Combination dewormer approved for pregnant mares
The U.S. Food and Drug Administration (FDA) recently approved Quest Plus Gel for use in breeding, pregnant and lactating mares.
Quest Plus is a combination deworming product containing moxidectin and praziquantel. “Quest Plus Gel is simply our traditional Quest product with praziquantel added for control of tapeworms,” explains Kenton Morgan, DVM, an equine technical services veterinarian for Zoetis, manufacturer of the product. Moxidectin is effective against a variety of internal parasites including large and small strongyles, encysted cyathostomes, ascarids and pinworms.
“Several years ago when Fort Dodge brought Quest Plus to the market, they did not pursue the pregnant mare safety claim because both moxidectin and praziquantel had each individually demonstrated safety in previous pregnant mare studies,” explains Morgan. “Because of this, similar studies were not undertaken with moxidectin and praziquantel together in the same product formulation.”
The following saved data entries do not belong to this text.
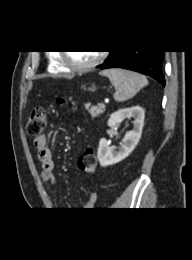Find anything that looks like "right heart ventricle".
Segmentation results:
<instances>
[{"label":"right heart ventricle","mask_w":192,"mask_h":260,"mask_svg":"<svg viewBox=\"0 0 192 260\" xmlns=\"http://www.w3.org/2000/svg\"><path fill=\"white\" fill-rule=\"evenodd\" d=\"M48 69L52 73H67V69L60 60V55L58 53H52L49 55V65Z\"/></svg>","instance_id":"right-heart-ventricle-1"}]
</instances>
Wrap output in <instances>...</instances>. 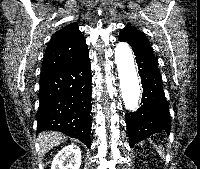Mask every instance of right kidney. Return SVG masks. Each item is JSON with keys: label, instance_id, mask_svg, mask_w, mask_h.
Masks as SVG:
<instances>
[{"label": "right kidney", "instance_id": "obj_1", "mask_svg": "<svg viewBox=\"0 0 200 169\" xmlns=\"http://www.w3.org/2000/svg\"><path fill=\"white\" fill-rule=\"evenodd\" d=\"M81 165V150L71 144L62 148L54 157L51 169H79Z\"/></svg>", "mask_w": 200, "mask_h": 169}]
</instances>
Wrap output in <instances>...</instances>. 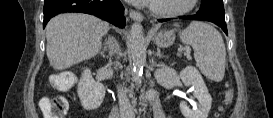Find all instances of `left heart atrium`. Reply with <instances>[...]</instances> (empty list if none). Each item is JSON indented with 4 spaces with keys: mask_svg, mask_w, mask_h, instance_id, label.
I'll return each mask as SVG.
<instances>
[{
    "mask_svg": "<svg viewBox=\"0 0 273 118\" xmlns=\"http://www.w3.org/2000/svg\"><path fill=\"white\" fill-rule=\"evenodd\" d=\"M141 5H153L157 0H132Z\"/></svg>",
    "mask_w": 273,
    "mask_h": 118,
    "instance_id": "left-heart-atrium-1",
    "label": "left heart atrium"
}]
</instances>
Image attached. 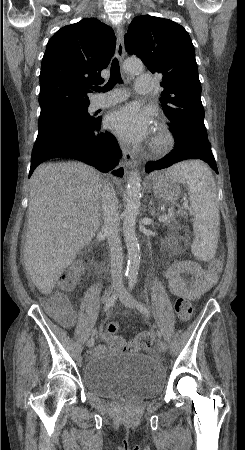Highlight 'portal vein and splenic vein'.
Masks as SVG:
<instances>
[{
  "mask_svg": "<svg viewBox=\"0 0 245 450\" xmlns=\"http://www.w3.org/2000/svg\"><path fill=\"white\" fill-rule=\"evenodd\" d=\"M184 208H185V209H189V206H188V202H187V201L184 202ZM173 215H174V212H173V211H170V212H168V214H165V215L160 216V217H159V220H160V221H165V220H167L168 218L172 217Z\"/></svg>",
  "mask_w": 245,
  "mask_h": 450,
  "instance_id": "obj_1",
  "label": "portal vein and splenic vein"
}]
</instances>
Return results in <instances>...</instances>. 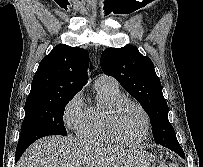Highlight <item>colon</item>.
Returning <instances> with one entry per match:
<instances>
[{
	"mask_svg": "<svg viewBox=\"0 0 203 167\" xmlns=\"http://www.w3.org/2000/svg\"><path fill=\"white\" fill-rule=\"evenodd\" d=\"M158 167H177L174 158L165 152L158 154Z\"/></svg>",
	"mask_w": 203,
	"mask_h": 167,
	"instance_id": "5ec220e1",
	"label": "colon"
}]
</instances>
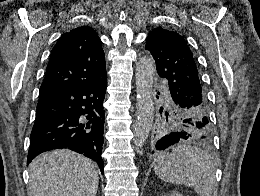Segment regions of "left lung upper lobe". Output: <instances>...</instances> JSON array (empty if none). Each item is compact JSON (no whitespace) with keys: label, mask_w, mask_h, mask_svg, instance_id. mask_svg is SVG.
<instances>
[{"label":"left lung upper lobe","mask_w":260,"mask_h":196,"mask_svg":"<svg viewBox=\"0 0 260 196\" xmlns=\"http://www.w3.org/2000/svg\"><path fill=\"white\" fill-rule=\"evenodd\" d=\"M160 77L168 79L170 98L160 107L148 138L152 153L167 134L183 132L187 139L208 143L212 139V121L198 64L184 37L173 30L157 27L146 40ZM158 98V96H157Z\"/></svg>","instance_id":"obj_1"}]
</instances>
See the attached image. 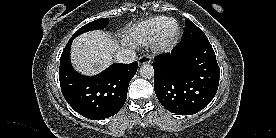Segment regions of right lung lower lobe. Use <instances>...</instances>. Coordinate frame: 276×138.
<instances>
[{"label": "right lung lower lobe", "mask_w": 276, "mask_h": 138, "mask_svg": "<svg viewBox=\"0 0 276 138\" xmlns=\"http://www.w3.org/2000/svg\"><path fill=\"white\" fill-rule=\"evenodd\" d=\"M72 40L68 41L60 59L59 80L65 100L88 119L115 115L127 99L129 82L137 72V62L114 63L98 75H81L70 62Z\"/></svg>", "instance_id": "1"}]
</instances>
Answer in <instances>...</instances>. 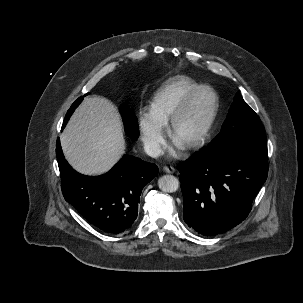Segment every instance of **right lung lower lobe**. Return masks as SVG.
Segmentation results:
<instances>
[{
	"mask_svg": "<svg viewBox=\"0 0 303 303\" xmlns=\"http://www.w3.org/2000/svg\"><path fill=\"white\" fill-rule=\"evenodd\" d=\"M56 156L66 201L104 232L120 234L131 229L138 214L142 189L158 173L155 164L124 155L108 173L85 176L65 160L59 138Z\"/></svg>",
	"mask_w": 303,
	"mask_h": 303,
	"instance_id": "obj_1",
	"label": "right lung lower lobe"
}]
</instances>
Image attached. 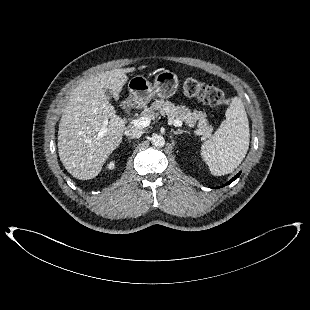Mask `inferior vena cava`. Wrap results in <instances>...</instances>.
Here are the masks:
<instances>
[{
  "label": "inferior vena cava",
  "instance_id": "inferior-vena-cava-1",
  "mask_svg": "<svg viewBox=\"0 0 310 310\" xmlns=\"http://www.w3.org/2000/svg\"><path fill=\"white\" fill-rule=\"evenodd\" d=\"M124 134L130 138H140L143 132L137 129L129 128L125 130Z\"/></svg>",
  "mask_w": 310,
  "mask_h": 310
}]
</instances>
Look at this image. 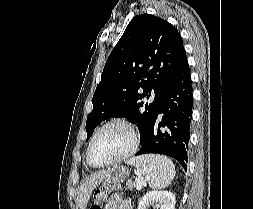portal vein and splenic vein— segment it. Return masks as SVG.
Instances as JSON below:
<instances>
[{"instance_id":"1","label":"portal vein and splenic vein","mask_w":253,"mask_h":209,"mask_svg":"<svg viewBox=\"0 0 253 209\" xmlns=\"http://www.w3.org/2000/svg\"><path fill=\"white\" fill-rule=\"evenodd\" d=\"M142 185H143V180L141 178H136V188L138 190H141Z\"/></svg>"}]
</instances>
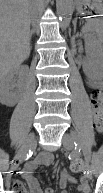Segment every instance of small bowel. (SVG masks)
I'll use <instances>...</instances> for the list:
<instances>
[{"mask_svg": "<svg viewBox=\"0 0 103 193\" xmlns=\"http://www.w3.org/2000/svg\"><path fill=\"white\" fill-rule=\"evenodd\" d=\"M53 162V155L49 152L40 153L34 160L25 163L22 171V179L27 184L30 193H43L38 181L33 176V171L40 165H49ZM71 184H77L78 193H88L89 185L86 176L77 180L69 176L66 170L62 169L60 171V186L62 187L61 193H69V186ZM17 187H24L21 182L15 181L13 184V191L11 193H16ZM26 192V190H25ZM27 193V192H26ZM45 193H56L53 189H46Z\"/></svg>", "mask_w": 103, "mask_h": 193, "instance_id": "obj_1", "label": "small bowel"}]
</instances>
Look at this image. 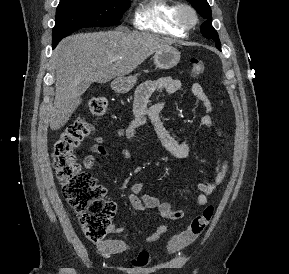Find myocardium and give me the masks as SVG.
Masks as SVG:
<instances>
[{
	"instance_id": "1",
	"label": "myocardium",
	"mask_w": 289,
	"mask_h": 274,
	"mask_svg": "<svg viewBox=\"0 0 289 274\" xmlns=\"http://www.w3.org/2000/svg\"><path fill=\"white\" fill-rule=\"evenodd\" d=\"M174 20L184 30H190L197 25L199 17L196 9L186 3L178 4L174 12Z\"/></svg>"
}]
</instances>
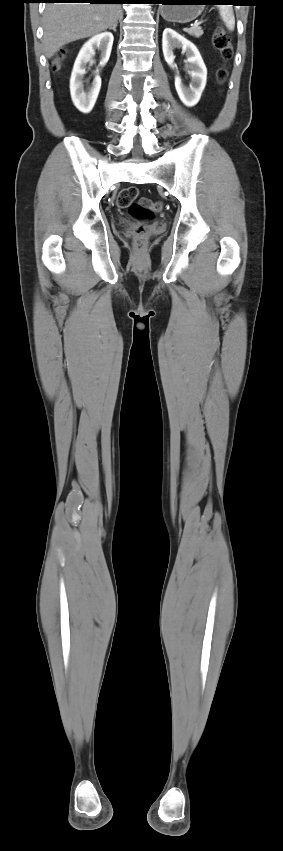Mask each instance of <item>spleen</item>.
Returning <instances> with one entry per match:
<instances>
[{
	"instance_id": "obj_1",
	"label": "spleen",
	"mask_w": 283,
	"mask_h": 851,
	"mask_svg": "<svg viewBox=\"0 0 283 851\" xmlns=\"http://www.w3.org/2000/svg\"><path fill=\"white\" fill-rule=\"evenodd\" d=\"M219 13L226 27L233 31L235 28V17L231 6H219Z\"/></svg>"
}]
</instances>
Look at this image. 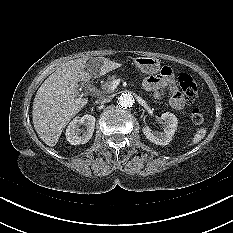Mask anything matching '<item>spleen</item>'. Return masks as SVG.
I'll return each instance as SVG.
<instances>
[{"mask_svg": "<svg viewBox=\"0 0 233 233\" xmlns=\"http://www.w3.org/2000/svg\"><path fill=\"white\" fill-rule=\"evenodd\" d=\"M206 133H207L206 128L197 129V131L192 139L191 145L193 146V145L199 143L205 137Z\"/></svg>", "mask_w": 233, "mask_h": 233, "instance_id": "1", "label": "spleen"}]
</instances>
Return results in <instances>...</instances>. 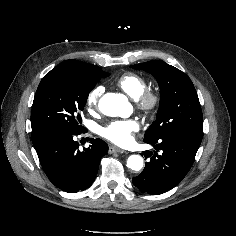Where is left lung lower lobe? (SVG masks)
Returning a JSON list of instances; mask_svg holds the SVG:
<instances>
[{
    "label": "left lung lower lobe",
    "instance_id": "0a47b994",
    "mask_svg": "<svg viewBox=\"0 0 236 236\" xmlns=\"http://www.w3.org/2000/svg\"><path fill=\"white\" fill-rule=\"evenodd\" d=\"M202 137L185 133H171L144 142L154 145L160 154L144 151L145 158L151 157L142 173L132 179L142 192L159 195L176 185L190 170Z\"/></svg>",
    "mask_w": 236,
    "mask_h": 236
}]
</instances>
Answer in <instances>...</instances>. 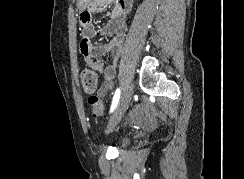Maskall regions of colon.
I'll return each instance as SVG.
<instances>
[{
  "label": "colon",
  "instance_id": "1",
  "mask_svg": "<svg viewBox=\"0 0 244 179\" xmlns=\"http://www.w3.org/2000/svg\"><path fill=\"white\" fill-rule=\"evenodd\" d=\"M80 78L84 91L89 94L88 106L94 117H101L105 112V103L102 98L94 95V92L98 86V75L95 71L89 67H84L81 70ZM92 95V96H91ZM147 106L146 102L142 103L141 109L145 110Z\"/></svg>",
  "mask_w": 244,
  "mask_h": 179
}]
</instances>
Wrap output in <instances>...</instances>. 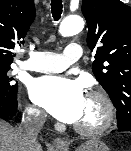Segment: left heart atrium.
I'll return each mask as SVG.
<instances>
[{"label":"left heart atrium","instance_id":"1","mask_svg":"<svg viewBox=\"0 0 131 151\" xmlns=\"http://www.w3.org/2000/svg\"><path fill=\"white\" fill-rule=\"evenodd\" d=\"M34 103L65 123H76L82 115L85 95L80 82L59 76H43L29 84Z\"/></svg>","mask_w":131,"mask_h":151}]
</instances>
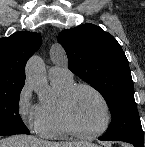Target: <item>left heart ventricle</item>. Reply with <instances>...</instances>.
I'll return each mask as SVG.
<instances>
[{
	"label": "left heart ventricle",
	"mask_w": 145,
	"mask_h": 147,
	"mask_svg": "<svg viewBox=\"0 0 145 147\" xmlns=\"http://www.w3.org/2000/svg\"><path fill=\"white\" fill-rule=\"evenodd\" d=\"M72 115L77 125L87 132L99 130L105 123V108L89 90H81L72 102Z\"/></svg>",
	"instance_id": "b2bd125f"
}]
</instances>
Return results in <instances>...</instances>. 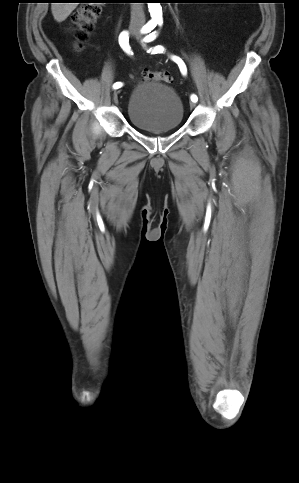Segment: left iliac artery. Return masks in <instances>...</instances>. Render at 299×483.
Wrapping results in <instances>:
<instances>
[{
  "instance_id": "1",
  "label": "left iliac artery",
  "mask_w": 299,
  "mask_h": 483,
  "mask_svg": "<svg viewBox=\"0 0 299 483\" xmlns=\"http://www.w3.org/2000/svg\"><path fill=\"white\" fill-rule=\"evenodd\" d=\"M156 36H157V34H156L155 32H153V33H151V34L147 35V36H146V37L143 39V41H144V42H151V41H153V40L156 38ZM164 50H165V49H164V47H163V46H161V45H157V46H155L154 48H150V49L148 50V52H149V53H151V54H157V53H163V52H164ZM172 59H173V60H174V61H175V62L178 64V66H179V69H180L181 73H182L183 75H186V73H187V68H186V65H185V63L183 62V60H182L181 58H179L178 56H172ZM191 101H193V102H197V101H198V97H197L195 94L191 95Z\"/></svg>"
}]
</instances>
Later, requests came from international markets to obtain the pregnant mare safety claim for Quest Plus, Morgan says, so Zoetis ran a safety trial on broodmares. A group of 10 healthy mares began receiving three times the label-recommended dosage shortly after a breeding soundness examination. Each of these mares received an additional five to seven doses at the elevated level at approximately two-week intervals until shortly after being confirmed pregnant. Each mare then received the elevated dosage every 30 days throughout the entire pregnancy until 30 days after foaling. An equal number of control mares received a placebo treatment (saline). In the trials, nine out of 10 mares receiving Quest Plus Gel at elevated dosages delivered live foals, while eight of 10 control mares receiving the placebo treatment produced live foals. The mares and foals were evaluated for any negative health effects; none were found.
“There was never really a question that this product would be safe for breeding mares,” says Morgan. “But it never hurts to have the testing done and be able to put that information on the label.”
This article first appeared in EQUUS issue #463, June 2016.